Beefy Boxes and Bandwidth Generously Provided by pair Networks
Clear questions and runnable code
get the best and fastest answer
 
PerlMonks  

Perl 5 Compiler, Again!

by flexvault (Parson)
on Aug 13, 2012 at 17:39 UTC ( #987170=perlquestion: print w/ replies, xml ) Need Help??
flexvault has asked for the wisdom of the Perl Monks concerning the following question:

Dear Monks,

I started the day thinking of other things, and the first thing I read was Perl 5 Optimizing Compiler by Will_the_Chill and I stated my opinion. So instead of doing real work, I thought about this question/problem about a compiler for Perl.

But instead of going after the obfuscation angle, I'd like to ask the Monks that understand the internals of Perl, why this is so elusive. Just to be sure, I did read the references in the discussion, but I still have some fundamental questions:

  • If I type 'perl -cw script.plx' on the command line, I believe Perl compiles the script into bytecode, issues errors if any, and then exits. At that final point before exiting, is the bytecode tree different for every operating system? Every Perl version?
  • If Perl had a parameter to generate and save the bytecode tree, would that tree be able to be executed by Perl?
  • Could a subset of the Perl language be defined to allow the bytecode to be system independent?

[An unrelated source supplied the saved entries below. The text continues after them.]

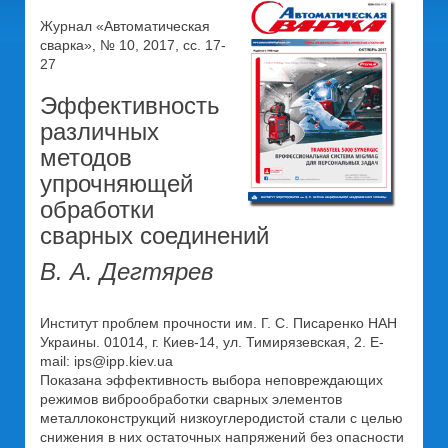
Журнал «Автоматическая
сварка», № 10, 2017, сс. 17-
27
Эффективность
различных
методов
упрочняющей
обработки
сварных соединений
В. А. Дегтярев
Институт проблем прочности им. Г. С. Писаренко НАН
Украины. 01014, г. Киев-14, ул. Тимирязевская, 2. E-
mail: ips@ipp.kiev.ua
Показана эффективность выбора неповреждающих
режимов виброобработки сварных элементов
металлоконструкций низкоуглеродистой стали с целью
снижения в них остаточных напряжений без опасности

The computers today are very fast, and I expect will continue to get faster, so converting Perl to C may or may not be needed (Others can decide/argue that point). I work on many computers today, that whether I execute a 'C' program or a Perl script, I get an immediate prompt, so do we care whether it took 200ms or 300ms.

Whether 'Big Data' needs a Perl to C compiler I don't know, and I think Perl is the best computer language I've found, but I also think that a built-in bytecode 'compiler' would enhance Perl greatly, but I also realize that there may be many valid technical reasons why it can't be.

Thank you...Ed

"Well done is better than well said." - Benjamin Franklin

Comment on Perl 5 Compiler, Again!
Re: Perl 5 Compiler, Again!
by dave_the_m (Parson) on Aug 13, 2012 at 18:18 UTC
    perl doesn't compile into bytecode; it compiles into several complex internal data structures, such as OPs and stashes.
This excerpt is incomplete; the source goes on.